Collaborating on data science projects

pedram · December 13, 2017, 3:08pm

This isn't a question specifically about RStudio/R, but rather on data science projects more generally. What sort of practices have you found are critical when working on projects as a team, rather than as an individual? How do you structure projects, define roles and responsibilities, segregate tasks, etc.?

My boss and I were working on a project together which quickly became just him working in tunnel-vision and delivering something that didn't end up working. To his credit, he recognized the failure and now we're trying to brainstorm how to better collaborate on data science projects, and it's not intuitive for either of us, as we're both used to delivering from start to finish.

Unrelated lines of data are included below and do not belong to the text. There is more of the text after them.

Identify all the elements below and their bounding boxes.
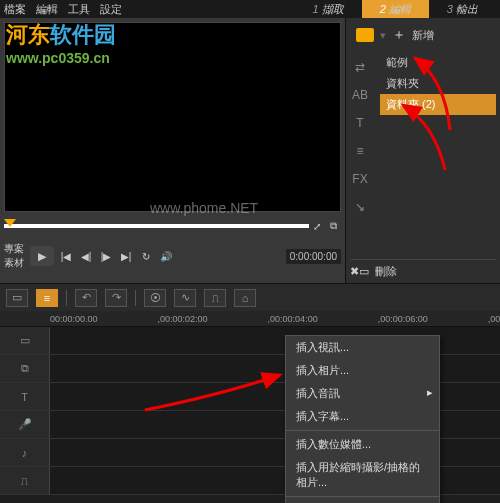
- timecode[interactable]: 0:00:00:00: [286, 249, 341, 264]
- timeline-toolbar: ▭ ≡ ↶ ↷ ⦿ ∿ ⎍ ⌂: [0, 283, 500, 311]
- tool-misc-icon[interactable]: ⌂: [234, 289, 256, 307]
- folder-sample[interactable]: 範例: [380, 52, 496, 73]
- filter-fx-icon[interactable]: FX: [350, 170, 370, 188]
- folder-2[interactable]: 資料夾 (2): [380, 94, 496, 115]
- storyboard-view-button[interactable]: ▭: [6, 289, 28, 307]
- context-menu: 插入視訊... 插入相片... 插入音訊▸ 插入字幕... 插入數位媒體... …: [285, 335, 440, 503]
- cm-separator: [286, 430, 439, 431]
- loop-button[interactable]: ↻: [138, 248, 154, 264]
- playback-controls: 專案 素材 ▶ |◀ ◀| |▶ ▶| ↻ 🔊 0:00:00:00: [4, 242, 341, 270]
- title-ab-icon[interactable]: AB: [350, 86, 370, 104]
- library-panel: ▾ ＋ 新增 ⇄ AB T ≡ FX ↘ 範例 資料夾 資料夾 (2) ✖▭ 刪…: [345, 18, 500, 283]
- tab-capture[interactable]: 1 擷取: [294, 0, 361, 19]
- graphic-icon[interactable]: ≡: [350, 142, 370, 160]
- tool-mixer-icon[interactable]: ⎍: [204, 289, 226, 307]
- track-head-title[interactable]: T: [0, 383, 50, 410]
- transition-icon[interactable]: ⇄: [350, 58, 370, 76]
- forward-button[interactable]: |▶: [98, 248, 114, 264]
- expand-icon[interactable]: ⤢: [309, 218, 325, 234]
- cm-track-manager[interactable]: 軌道管理員...: [286, 499, 439, 503]
- tool-record-icon[interactable]: ⦿: [144, 289, 166, 307]
- add-folder-button[interactable]: ＋: [392, 26, 406, 44]
- cm-insert-video[interactable]: 插入視訊...: [286, 336, 439, 359]
- rewind-button[interactable]: ◀|: [78, 248, 94, 264]
- next-button[interactable]: ▶|: [118, 248, 134, 264]
- volume-button[interactable]: 🔊: [158, 248, 174, 264]
- tab-output[interactable]: 3 輸出: [429, 0, 496, 19]
- folder-list: 範例 資料夾 資料夾 (2): [380, 52, 496, 115]
- folder-1[interactable]: 資料夾: [380, 73, 496, 94]
- tool-audio-icon[interactable]: ∿: [174, 289, 196, 307]
- track-head-voice[interactable]: 🎤: [0, 411, 50, 438]
- media-icon[interactable]: [356, 28, 374, 42]
- track-head-extra[interactable]: ⎍: [0, 467, 50, 494]
- cm-insert-timelapse[interactable]: 插入用於縮時攝影/抽格的相片...: [286, 456, 439, 494]
- copy-icon[interactable]: ⧉: [325, 218, 341, 234]
- watermark-text: www.phome.NET: [150, 200, 258, 216]
- track-head-music[interactable]: ♪: [0, 439, 50, 466]
- track-head-overlay[interactable]: ⧉: [0, 355, 50, 382]
- title-t-icon[interactable]: T: [350, 114, 370, 132]
- cm-insert-photo[interactable]: 插入相片...: [286, 359, 439, 382]
- play-button[interactable]: ▶: [30, 246, 54, 266]
- redo-button[interactable]: ↷: [105, 289, 127, 307]
- cm-separator: [286, 496, 439, 497]
- time-ruler[interactable]: 00:00:00.00 ,00:00:02:00 ,00:00:04:00 ,0…: [0, 311, 500, 327]
- cm-insert-audio[interactable]: 插入音訊▸: [286, 382, 439, 405]
- path-icon[interactable]: ↘: [350, 198, 370, 216]
- source-project[interactable]: 專案: [4, 242, 24, 256]
- tab-edit[interactable]: 2 編輯: [362, 0, 429, 19]
- top-menu: 檔案 編輯 工具 設定 1 擷取 2 編輯 3 輸出: [0, 0, 500, 18]
- menu-tools[interactable]: 工具: [68, 2, 90, 17]
- track-head-video[interactable]: ▭: [0, 327, 50, 354]
- menu-edit[interactable]: 編輯: [36, 2, 58, 17]
- prev-button[interactable]: |◀: [58, 248, 74, 264]
- menu-file[interactable]: 檔案: [4, 2, 26, 17]
- undo-button[interactable]: ↶: [75, 289, 97, 307]
- scrub-slider[interactable]: [4, 224, 309, 228]
- timeline-view-button[interactable]: ≡: [36, 289, 58, 307]
- delete-label: 刪除: [375, 264, 397, 279]
- submenu-arrow-icon: ▸: [427, 386, 433, 399]
- cm-insert-subtitle[interactable]: 插入字幕...: [286, 405, 439, 428]
- delete-icon[interactable]: ✖▭: [350, 265, 369, 278]
- site-logo: 河东软件园 www.pc0359.cn: [6, 20, 116, 66]
- cm-insert-digital[interactable]: 插入數位媒體...: [286, 433, 439, 456]
- add-label: 新增: [412, 28, 434, 43]
- menu-settings[interactable]: 設定: [100, 2, 122, 17]
- site-url: www.pc0359.cn: [6, 50, 116, 66]
- workflow-tabs: 1 擷取 2 編輯 3 輸出: [294, 0, 496, 19]
- source-clip[interactable]: 素材: [4, 256, 24, 270]
- library-category-icons: ⇄ AB T ≡ FX ↘: [350, 58, 370, 216]
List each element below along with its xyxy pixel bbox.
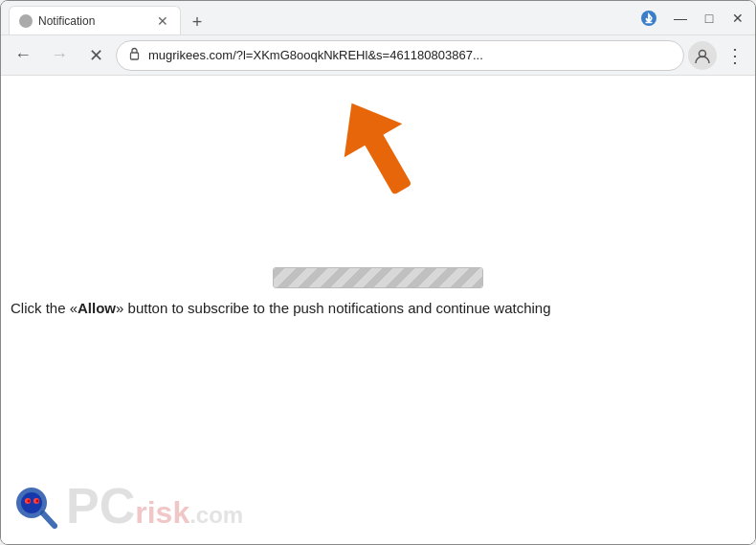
tab-title: Notification <box>38 14 149 28</box>
pcrisk-logo-icon <box>11 478 66 534</box>
stop-reload-button[interactable]: ✕ <box>79 39 112 72</box>
maximize-button[interactable]: □ <box>700 9 719 28</box>
back-button[interactable]: ← <box>7 39 39 72</box>
progress-bar-wrapper <box>273 267 483 288</box>
address-bar[interactable]: mugrikees.com/?l=XKmG8ooqkNkREHl&s=46118… <box>116 40 684 71</box>
window-controls: — □ ✕ <box>671 9 747 28</box>
title-bar: Notification ✕ + — □ ✕ <box>1 1 755 35</box>
tab-area: Notification ✕ + <box>9 1 634 34</box>
arrow-indicator <box>321 90 445 228</box>
svg-point-13 <box>28 500 31 503</box>
minimize-button[interactable]: — <box>671 9 690 28</box>
pcrisk-pc-text: PCrisk.com <box>66 477 243 534</box>
svg-point-0 <box>21 16 31 26</box>
svg-line-15 <box>43 513 55 526</box>
navigation-bar: ← → ✕ mugrikees.com/?l=XKmG8ooqkNkREHl&s… <box>1 35 755 76</box>
svg-point-10 <box>21 492 42 513</box>
browser-menu-button[interactable]: ⋮ <box>721 41 749 70</box>
forward-button[interactable]: → <box>43 39 76 72</box>
page-content: Click the «Allow» button to subscribe to… <box>1 76 755 544</box>
browser-window: Notification ✕ + — □ ✕ ← <box>0 0 756 545</box>
profile-button[interactable] <box>688 41 717 70</box>
tab-favicon <box>19 14 33 28</box>
bookmark-star-icon[interactable] <box>668 54 672 57</box>
instruction-allow-word: Allow <box>78 300 116 316</box>
instruction-prefix: Click the « <box>11 300 78 316</box>
instruction-suffix: » button to subscribe to the push notifi… <box>116 300 550 316</box>
loading-progress-bar <box>273 267 483 288</box>
close-button[interactable]: ✕ <box>728 9 747 28</box>
svg-point-14 <box>36 500 39 503</box>
active-tab[interactable]: Notification ✕ <box>9 6 181 34</box>
download-icon-btn[interactable] <box>634 4 663 33</box>
lock-icon <box>128 47 141 63</box>
address-text: mugrikees.com/?l=XKmG8ooqkNkREHl&s=46118… <box>148 48 660 62</box>
new-tab-button[interactable]: + <box>185 10 210 34</box>
pcrisk-watermark: PCrisk.com <box>11 477 243 534</box>
instruction-text: Click the «Allow» button to subscribe to… <box>11 298 745 320</box>
progress-stripe <box>274 268 482 287</box>
svg-rect-5 <box>131 53 139 59</box>
title-right-controls <box>634 4 663 33</box>
tab-close-button[interactable]: ✕ <box>155 13 170 29</box>
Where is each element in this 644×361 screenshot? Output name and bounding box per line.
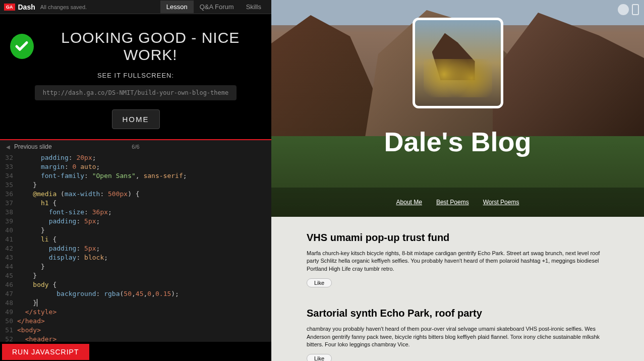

nwerth · December 13, 2017, 4:10pm

A few colleagues and I are exploring tools for collaboration in our unit, and here's our experience:

Organization
- We're following the general structure from Project Template (http://projecttemplate.net/architecture.html), but not using the package.
- If your group has more experience with R, a package might be the best way to organize. You'd also end up with an easily-shared final product.
Version control
- You absolutely need this. Bonus if you're using a system that can merge or undo changes. I suggest Git. Not the simplest system, but it is the most prevalent. And there's plenty of learning material online.
Tasks
- We use Visual Studio Team Services to host our Git repository, but any professional code management software would do (GitHub, Git Lab, Bit Bucket, etc.). Those should have a place to create and assign tasks/issues.
- With the previous, require all changes be done via pull request and be reviewed. Nobody should be changing the code without the other person having a say, even if that say is just "I trust you, go ahead."
Working product
- Adopt a sprint mentality: meet regularly (e.g., every two weeks) to show the most recent "working" version of the project. It's not done, but it should show where you're going. Have somebody else (ideally the person who'd use the final product after all this) sit in the meeting and give their feedback. This keeps you from going too far down a path because you want to when nobody else cares.

raviolli77 · December 14, 2017, 1:11am

I help lead the Data Science org at UCSB and generally we take the approach of team driven projects.

For the structure of the project/repo we use the Cookie Cutter Template, although we've created a simplified version of it.

We've picked up on Agile Team Management so we do things like sprints and stand ups while meeting weekly.

We have them create a general outline which can be changed iteratively because often people won't know what the project will look like but keeps them accountable.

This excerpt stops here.